Figure 2.2: TPS Deformed source images, unified optical flow and occlusion masks

in Figure 2.2 the first 11 images (going from left to right) are the deformed source images. The first image represents the backgorund deormations⁴ and the other 10 represent 10 TPS transforms (with 5 control points each). Note that each of the TPSs is pretty simple and kinda looks like a linear transformation. The colorfull image is the resulting optical flow. The last 4 images are the occluiosn masks.⁵

Inpainting the occluded areas

At this point we have the optical flow and the occlusion masks, now its time to inpaint the missing areas from the image. The inpainting is done by an encoder-decoder architecture. We encode the source image and decode back the transformed source image.

The encoding is a series of feature maps on the decoding end, the feature maps get deformed by the optical flow and occluded by the occlusion masks and passed through a decoder layer. So what the encoder-decoder predicts is the occluded areas. At the end of the decoder we take a deformed source image, occlude it and add the predicted occluded areas.

Code

from transmotion.inpainting import InpaintingNetwork, InpaintingResult

inpaint = InpaintingNetwork(cfg=conf.inpainting)
inpaint = load_orig_weights_to_device(inpaint)
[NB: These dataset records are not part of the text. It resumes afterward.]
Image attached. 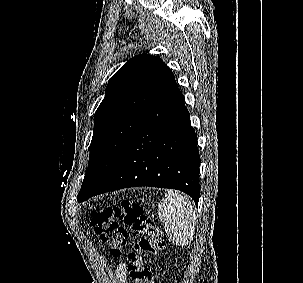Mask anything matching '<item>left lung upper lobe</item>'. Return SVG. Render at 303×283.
Segmentation results:
<instances>
[{"instance_id":"left-lung-upper-lobe-1","label":"left lung upper lobe","mask_w":303,"mask_h":283,"mask_svg":"<svg viewBox=\"0 0 303 283\" xmlns=\"http://www.w3.org/2000/svg\"><path fill=\"white\" fill-rule=\"evenodd\" d=\"M169 73L160 58L144 54L129 59L110 78L95 112L89 165L79 194L97 189L110 176Z\"/></svg>"}]
</instances>
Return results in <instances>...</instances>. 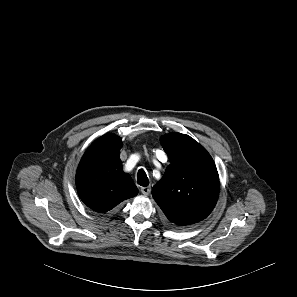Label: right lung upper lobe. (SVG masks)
Wrapping results in <instances>:
<instances>
[{
	"mask_svg": "<svg viewBox=\"0 0 297 297\" xmlns=\"http://www.w3.org/2000/svg\"><path fill=\"white\" fill-rule=\"evenodd\" d=\"M121 147L120 137L105 134L91 144L77 168L78 195L96 212H107L138 193L130 175L123 172Z\"/></svg>",
	"mask_w": 297,
	"mask_h": 297,
	"instance_id": "1",
	"label": "right lung upper lobe"
}]
</instances>
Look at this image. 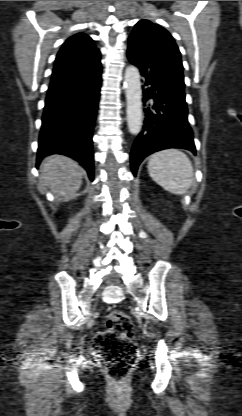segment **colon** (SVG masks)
Listing matches in <instances>:
<instances>
[{
    "label": "colon",
    "mask_w": 242,
    "mask_h": 416,
    "mask_svg": "<svg viewBox=\"0 0 242 416\" xmlns=\"http://www.w3.org/2000/svg\"><path fill=\"white\" fill-rule=\"evenodd\" d=\"M133 330L130 317L123 311L114 310L108 314L106 329L95 337L94 350L115 381L124 380L137 360Z\"/></svg>",
    "instance_id": "obj_1"
}]
</instances>
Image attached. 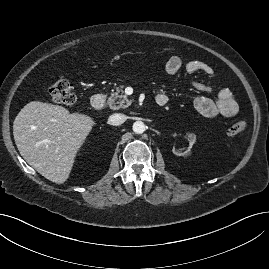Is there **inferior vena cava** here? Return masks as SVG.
<instances>
[{"instance_id":"1","label":"inferior vena cava","mask_w":269,"mask_h":269,"mask_svg":"<svg viewBox=\"0 0 269 269\" xmlns=\"http://www.w3.org/2000/svg\"><path fill=\"white\" fill-rule=\"evenodd\" d=\"M126 120V116L123 115V114H118V113H115V114H112L111 116H109V119H108V123L110 125H113V126H118V125H121L122 123H124Z\"/></svg>"}]
</instances>
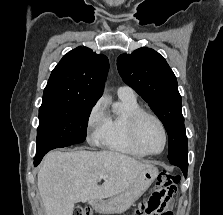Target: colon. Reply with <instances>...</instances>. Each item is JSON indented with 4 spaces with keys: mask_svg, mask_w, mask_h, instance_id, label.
<instances>
[{
    "mask_svg": "<svg viewBox=\"0 0 223 215\" xmlns=\"http://www.w3.org/2000/svg\"><path fill=\"white\" fill-rule=\"evenodd\" d=\"M179 182V177L177 175L171 174L169 172H161L158 176V183L168 192H174L176 186ZM145 212H151L154 215H165V206L163 204H152L149 201L144 206ZM73 215H92V212L89 208L86 207H77L74 210Z\"/></svg>",
    "mask_w": 223,
    "mask_h": 215,
    "instance_id": "colon-1",
    "label": "colon"
}]
</instances>
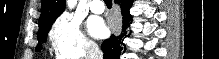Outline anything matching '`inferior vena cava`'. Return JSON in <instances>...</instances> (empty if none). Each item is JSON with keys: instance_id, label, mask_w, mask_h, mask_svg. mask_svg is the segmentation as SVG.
<instances>
[{"instance_id": "602c4592", "label": "inferior vena cava", "mask_w": 219, "mask_h": 59, "mask_svg": "<svg viewBox=\"0 0 219 59\" xmlns=\"http://www.w3.org/2000/svg\"><path fill=\"white\" fill-rule=\"evenodd\" d=\"M86 59H103V53L97 44H86Z\"/></svg>"}]
</instances>
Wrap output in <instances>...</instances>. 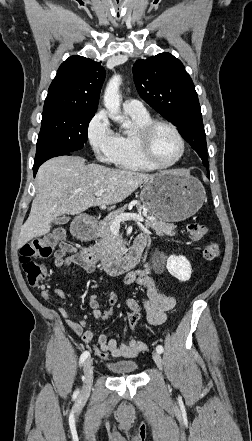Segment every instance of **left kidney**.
<instances>
[{
  "label": "left kidney",
  "mask_w": 252,
  "mask_h": 441,
  "mask_svg": "<svg viewBox=\"0 0 252 441\" xmlns=\"http://www.w3.org/2000/svg\"><path fill=\"white\" fill-rule=\"evenodd\" d=\"M166 268L172 276L181 282H186L191 277L192 268L190 262L184 256H169Z\"/></svg>",
  "instance_id": "left-kidney-1"
}]
</instances>
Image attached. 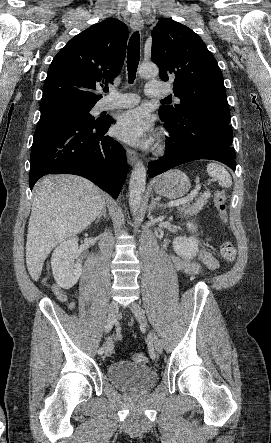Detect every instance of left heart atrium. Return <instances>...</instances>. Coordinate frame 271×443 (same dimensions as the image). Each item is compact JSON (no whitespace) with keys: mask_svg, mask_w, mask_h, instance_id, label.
<instances>
[{"mask_svg":"<svg viewBox=\"0 0 271 443\" xmlns=\"http://www.w3.org/2000/svg\"><path fill=\"white\" fill-rule=\"evenodd\" d=\"M152 122L143 109H132L122 113L114 126V135L132 146L142 147L151 138Z\"/></svg>","mask_w":271,"mask_h":443,"instance_id":"left-heart-atrium-1","label":"left heart atrium"}]
</instances>
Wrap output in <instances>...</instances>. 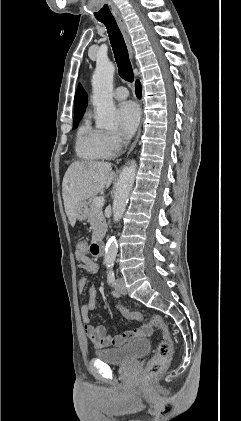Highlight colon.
<instances>
[{
    "mask_svg": "<svg viewBox=\"0 0 241 421\" xmlns=\"http://www.w3.org/2000/svg\"><path fill=\"white\" fill-rule=\"evenodd\" d=\"M76 252L80 255H88L92 253V245L86 240H79L76 244ZM117 309L127 319L143 320V316L138 312L130 311L124 307H117ZM149 324L159 329L162 333V340L159 342L155 354L150 358L146 366L147 377L153 378L166 369L173 353V343L168 325L162 316H152Z\"/></svg>",
    "mask_w": 241,
    "mask_h": 421,
    "instance_id": "colon-1",
    "label": "colon"
}]
</instances>
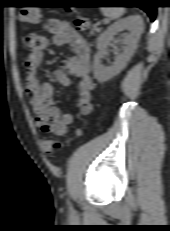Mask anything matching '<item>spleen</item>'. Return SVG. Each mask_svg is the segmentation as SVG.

inpaint_res: InpaintingResult
inpaint_res = inpaint(
    source_img=src_img_t,
    occlusion_masks=res.occlusion_masks,
    optical_flow=res.optical_flow,
)

from demo_helpers import pil_to_t

broadcaster_occlusion =res.occlusion_masks[-1].repeat(1,3,1,1) 
inv_occlusion = (1 - broadcaster_occlusion)
residual_prediction = (inpaint_res.inpainted_img - inpaint_res.deformed_source*broadcaster_occlusion) / inv_occlusion
occluded_deformed_img = inpaint_res.deformed_source*broadcaster_occlusion

# source, optical flow, deformed
row1 = (src_img_t, pil_to_t(optical_flow).unsqueeze(0), inpaint_res.deformed_source)
# deformed, occlusion, occluded deformed
row2 = (inpaint_res.deformed_source, broadcaster_occlusion, occluded_deformed_img)
# occluded deformed, predicted inpainting, final prediction
row3 = (occluded_deformed_img, residual_prediction, inpaint_res.inpainted_img)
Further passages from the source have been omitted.